PROBLEM :: When the line with "Информация о выполнении" is reached, include it and stop; before that, copy each line of the listing exactly from the first.

RECORDS PROVIDED ::

Content starts

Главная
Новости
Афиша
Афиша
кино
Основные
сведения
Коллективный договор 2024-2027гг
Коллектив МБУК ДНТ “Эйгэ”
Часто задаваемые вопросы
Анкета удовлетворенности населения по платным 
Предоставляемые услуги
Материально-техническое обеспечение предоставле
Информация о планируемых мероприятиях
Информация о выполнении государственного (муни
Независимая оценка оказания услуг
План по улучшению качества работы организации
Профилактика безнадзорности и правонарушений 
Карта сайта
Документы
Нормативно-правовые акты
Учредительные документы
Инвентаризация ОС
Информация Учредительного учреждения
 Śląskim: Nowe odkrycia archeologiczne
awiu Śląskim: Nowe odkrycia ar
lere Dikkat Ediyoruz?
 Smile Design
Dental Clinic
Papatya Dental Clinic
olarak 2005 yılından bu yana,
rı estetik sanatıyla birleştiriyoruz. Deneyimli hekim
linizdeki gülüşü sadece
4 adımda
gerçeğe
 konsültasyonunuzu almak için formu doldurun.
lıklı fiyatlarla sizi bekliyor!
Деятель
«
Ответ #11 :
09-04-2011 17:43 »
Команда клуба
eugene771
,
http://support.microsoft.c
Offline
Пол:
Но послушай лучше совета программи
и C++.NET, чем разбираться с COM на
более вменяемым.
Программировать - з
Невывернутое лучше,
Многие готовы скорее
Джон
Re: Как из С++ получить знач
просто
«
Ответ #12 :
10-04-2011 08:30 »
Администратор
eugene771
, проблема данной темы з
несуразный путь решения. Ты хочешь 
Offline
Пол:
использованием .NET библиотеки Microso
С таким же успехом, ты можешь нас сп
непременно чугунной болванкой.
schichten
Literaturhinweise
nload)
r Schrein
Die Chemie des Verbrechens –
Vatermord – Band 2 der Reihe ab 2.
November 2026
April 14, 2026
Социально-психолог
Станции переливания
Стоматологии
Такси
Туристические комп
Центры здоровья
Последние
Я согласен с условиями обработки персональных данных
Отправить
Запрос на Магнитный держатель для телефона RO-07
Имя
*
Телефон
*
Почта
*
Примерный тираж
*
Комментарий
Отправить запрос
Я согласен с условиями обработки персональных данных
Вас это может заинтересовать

Content ends

EXERCISE RESPONSE ::
Главная
Новости
Афиша
Афиша
кино
Основные
сведения
Коллективный договор 2024-2027гг
Коллектив МБУК ДНТ “Эйгэ”
Часто задаваемые вопросы
Анкета удовлетворенности населения по платным 
Предоставляемые услуги
Материально-техническое обеспечение предоставле
Информация о планируемых мероприятиях
Информация о выполнении государственного (муни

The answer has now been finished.